Brief: For each line below that contains the word "Mexico", make a copy.

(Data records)
- Opening Delimiter -

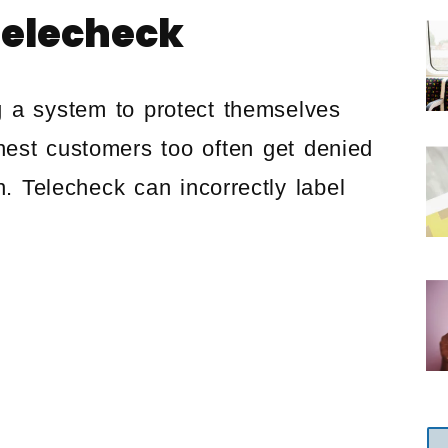
Telecheck
g a system to protect themselves
onest customers too often get denied
n. Telecheck can incorrectly label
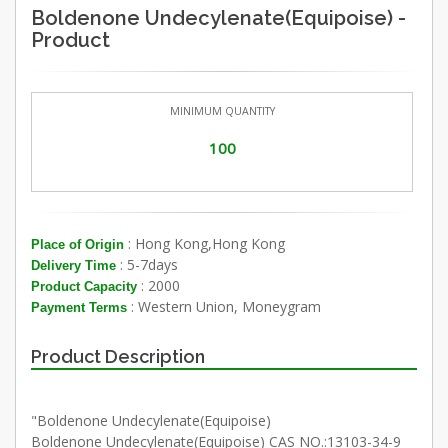
Boldenone Undecylenate(Equipoise) -
Product
MINIMUM QUANTITY
100
: Hong Kong,Hong Kong
Place of Origin
: 5-7days
Delivery Time
: 2000
Product Capacity
: Western Union, Moneygram
Payment Terms
Product Description
"Boldenone Undecylenate(Equipoise)
Boldenone Undecylenate(Equipoise) CAS NO.:13103-34-9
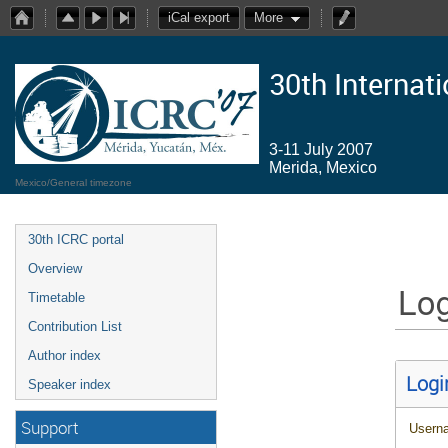
iCal export
More
30th Internat
3-11 July 2007
Merida, Mexico
Mexico/General timezone
30th ICRC portal
Overview
Log
Timetable
Contribution List
Author index
Logi
Speaker index
Support
Usern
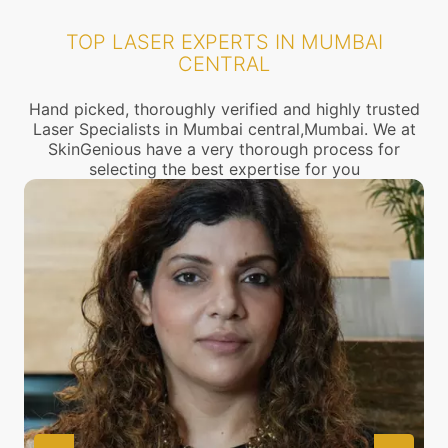
TOP LASER EXPERTS IN MUMBAI
CENTRAL
Hand picked, thoroughly verified and highly trusted
Laser Specialists in Mumbai central,Mumbai. We at
SkinGenious have a very thorough process for
selecting the best expertise for you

- Closing Delimiter -

Exercise response:
Merida, Mexico
Mexico/General timezone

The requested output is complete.